* [THE PROBLEM] I need the lines below from the one with "pas belajar" down to the one with "isinya, tinggal cara" reproduced exactly, both ends included, and nothing else.

* [DATA TO PROCESS]
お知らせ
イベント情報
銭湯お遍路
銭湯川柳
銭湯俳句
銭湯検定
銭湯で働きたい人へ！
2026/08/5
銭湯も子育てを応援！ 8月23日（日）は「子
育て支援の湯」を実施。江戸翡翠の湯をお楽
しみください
---
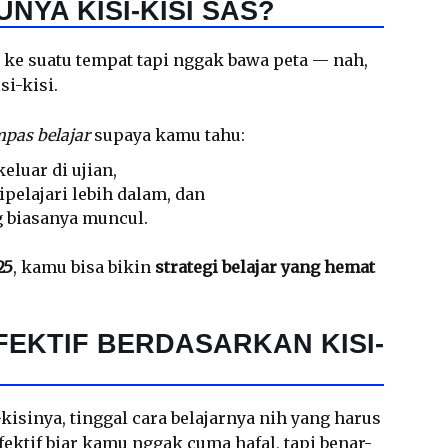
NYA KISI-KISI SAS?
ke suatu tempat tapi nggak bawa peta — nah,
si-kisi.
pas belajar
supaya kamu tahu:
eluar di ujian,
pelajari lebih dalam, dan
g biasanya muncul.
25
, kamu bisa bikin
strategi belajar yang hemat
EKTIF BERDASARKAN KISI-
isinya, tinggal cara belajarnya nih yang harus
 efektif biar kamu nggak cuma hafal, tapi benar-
* * *
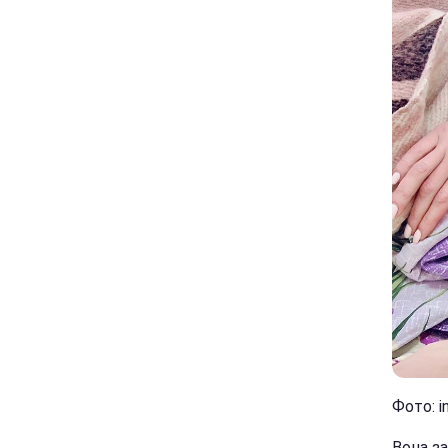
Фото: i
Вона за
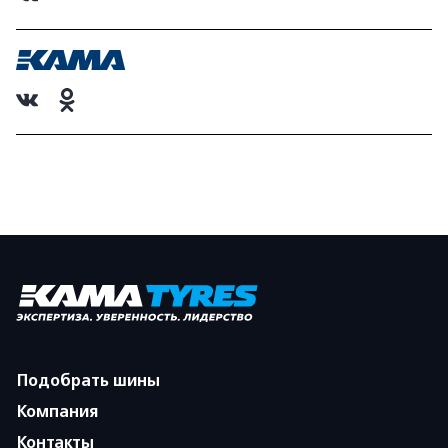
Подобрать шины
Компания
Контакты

* [TASK ANSWER]
pas belajar
supaya kamu tahu:
eluar di ujian,
pelajari lebih dalam, dan
g biasanya muncul.
25
, kamu bisa bikin
strategi belajar yang hemat
EKTIF BERDASARKAN KISI-
isinya, tinggal cara belajarnya nih yang harus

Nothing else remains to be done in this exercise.